I was thinking back over this past week. It hasn’t been my favorite. I know my blogs haven’t been full of uplift and cheer so much, either. It’s been a bit harder to hold onto the cheerfulness factor. But, at the same time, as I thought about that, I realized that cheerful or not, I still had joy.
Joy. I think a lot of people confuse it with happiness. To me, happiness is an emotion, based pretty much on what is happening. “We’re having a baby! We’re so happy.” “My husband brought me flowers for no reason. I’m so happy.” “Yes, honey, of course I’m happy your mother’s coming for the entire summer.” Joy, to me anyway, is something else, something deeper. It’s more than an emotion, and yet it has emotion to it. It is a mixture of peace and happiness and goodness and fulfillment and contentment and security – the knowledge that everything is just as it should be and it will all be all right.

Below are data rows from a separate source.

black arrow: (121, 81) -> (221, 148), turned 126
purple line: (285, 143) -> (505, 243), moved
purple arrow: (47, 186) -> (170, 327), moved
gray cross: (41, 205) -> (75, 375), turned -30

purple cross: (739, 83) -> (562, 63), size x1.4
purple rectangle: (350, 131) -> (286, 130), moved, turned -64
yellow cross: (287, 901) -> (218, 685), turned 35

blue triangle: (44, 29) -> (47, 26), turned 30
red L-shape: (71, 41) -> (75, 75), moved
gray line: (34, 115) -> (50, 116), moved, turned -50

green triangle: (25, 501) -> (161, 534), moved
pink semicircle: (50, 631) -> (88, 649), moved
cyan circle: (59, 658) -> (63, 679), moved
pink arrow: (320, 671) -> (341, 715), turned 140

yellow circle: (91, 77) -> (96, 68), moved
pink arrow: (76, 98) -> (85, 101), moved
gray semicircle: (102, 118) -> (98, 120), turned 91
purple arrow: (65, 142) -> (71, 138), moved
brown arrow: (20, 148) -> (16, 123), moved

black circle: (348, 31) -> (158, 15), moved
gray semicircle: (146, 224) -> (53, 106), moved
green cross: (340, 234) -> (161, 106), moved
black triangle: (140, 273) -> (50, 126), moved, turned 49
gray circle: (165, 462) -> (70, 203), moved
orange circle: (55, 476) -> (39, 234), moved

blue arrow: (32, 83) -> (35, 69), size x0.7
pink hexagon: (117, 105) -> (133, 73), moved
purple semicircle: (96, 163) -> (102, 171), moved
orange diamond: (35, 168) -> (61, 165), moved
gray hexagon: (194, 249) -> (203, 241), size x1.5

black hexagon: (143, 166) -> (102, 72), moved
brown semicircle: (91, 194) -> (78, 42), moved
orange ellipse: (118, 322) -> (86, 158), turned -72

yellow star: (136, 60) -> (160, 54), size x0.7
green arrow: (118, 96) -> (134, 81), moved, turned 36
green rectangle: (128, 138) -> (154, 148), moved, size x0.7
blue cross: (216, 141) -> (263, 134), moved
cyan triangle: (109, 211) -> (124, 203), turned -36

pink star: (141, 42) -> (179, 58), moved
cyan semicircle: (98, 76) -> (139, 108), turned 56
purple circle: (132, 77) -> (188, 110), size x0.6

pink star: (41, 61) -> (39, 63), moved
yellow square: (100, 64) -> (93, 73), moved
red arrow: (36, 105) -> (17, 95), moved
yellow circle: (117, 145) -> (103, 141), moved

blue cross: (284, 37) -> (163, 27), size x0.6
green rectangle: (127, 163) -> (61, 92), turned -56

I know that may sound pretty crazy to some people (I’m thinking of one lovely friend in particular right now.) “How can you say everything is just as it should be – you have cancer, you’ve been going through such problems with the side effects? Now your white cell count is so low you can hardly go anywhere.** How is this all right?”
It’s all right because I know that no matter what, it’s in God’s hands. My life is in God’s hands. All of it. I can’t change what is happening anyway, if I fight against it or pout about it or be depressed and miserable it doesn’t get better, I’m just unhappier.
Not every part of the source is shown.